*What you have to do*.
Your task is to filter the entries and copy every line containing the string "Reiseführer".

*** Begin section ***

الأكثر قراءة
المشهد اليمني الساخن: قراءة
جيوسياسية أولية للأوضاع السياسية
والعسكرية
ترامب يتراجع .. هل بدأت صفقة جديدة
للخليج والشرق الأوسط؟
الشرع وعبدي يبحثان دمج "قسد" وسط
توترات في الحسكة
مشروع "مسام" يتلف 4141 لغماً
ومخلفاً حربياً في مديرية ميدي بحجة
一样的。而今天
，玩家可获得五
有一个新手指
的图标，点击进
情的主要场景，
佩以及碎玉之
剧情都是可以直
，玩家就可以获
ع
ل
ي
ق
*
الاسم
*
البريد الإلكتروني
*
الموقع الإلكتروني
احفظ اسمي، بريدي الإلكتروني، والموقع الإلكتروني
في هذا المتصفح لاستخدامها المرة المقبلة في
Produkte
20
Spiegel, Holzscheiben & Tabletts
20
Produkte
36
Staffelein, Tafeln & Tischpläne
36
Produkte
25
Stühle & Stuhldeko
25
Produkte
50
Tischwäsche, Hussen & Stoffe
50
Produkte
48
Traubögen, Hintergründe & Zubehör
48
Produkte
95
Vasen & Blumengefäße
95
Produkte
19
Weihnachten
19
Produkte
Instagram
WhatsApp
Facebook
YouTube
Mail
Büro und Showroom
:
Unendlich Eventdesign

*** End section ***
*** Begin section ***

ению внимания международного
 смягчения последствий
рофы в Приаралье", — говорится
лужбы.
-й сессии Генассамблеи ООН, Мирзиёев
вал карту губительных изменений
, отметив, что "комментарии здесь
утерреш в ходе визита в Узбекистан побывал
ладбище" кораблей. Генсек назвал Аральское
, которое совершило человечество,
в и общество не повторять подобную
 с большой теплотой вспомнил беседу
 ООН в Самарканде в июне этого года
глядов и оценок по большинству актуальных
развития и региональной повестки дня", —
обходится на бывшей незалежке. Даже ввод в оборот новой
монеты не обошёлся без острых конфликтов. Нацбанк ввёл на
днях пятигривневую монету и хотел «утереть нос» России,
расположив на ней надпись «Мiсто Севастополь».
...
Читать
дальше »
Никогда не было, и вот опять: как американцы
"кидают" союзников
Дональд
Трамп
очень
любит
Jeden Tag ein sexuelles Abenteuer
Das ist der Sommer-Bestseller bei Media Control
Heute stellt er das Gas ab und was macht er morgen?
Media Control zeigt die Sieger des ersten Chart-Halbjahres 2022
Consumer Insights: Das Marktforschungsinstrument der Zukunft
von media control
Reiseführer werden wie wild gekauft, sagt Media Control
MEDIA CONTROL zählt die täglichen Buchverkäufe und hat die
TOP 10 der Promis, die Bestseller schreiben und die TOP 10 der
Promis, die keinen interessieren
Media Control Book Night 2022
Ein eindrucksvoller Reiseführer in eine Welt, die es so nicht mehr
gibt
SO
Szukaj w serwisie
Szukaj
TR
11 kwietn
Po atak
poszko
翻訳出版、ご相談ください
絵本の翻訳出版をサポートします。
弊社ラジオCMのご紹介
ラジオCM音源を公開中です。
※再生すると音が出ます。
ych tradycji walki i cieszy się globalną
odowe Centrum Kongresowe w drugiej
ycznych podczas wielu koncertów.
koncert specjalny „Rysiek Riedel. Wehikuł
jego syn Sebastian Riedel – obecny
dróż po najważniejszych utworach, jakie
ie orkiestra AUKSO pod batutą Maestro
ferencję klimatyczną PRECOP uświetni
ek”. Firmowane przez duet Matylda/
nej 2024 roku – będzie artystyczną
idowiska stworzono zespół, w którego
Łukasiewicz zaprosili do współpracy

*** End section ***

*Solution to the exercise*.
Reiseführer werden wie wild gekauft, sagt Media Control
Ein eindrucksvoller Reiseführer in eine Welt, die es so nicht mehr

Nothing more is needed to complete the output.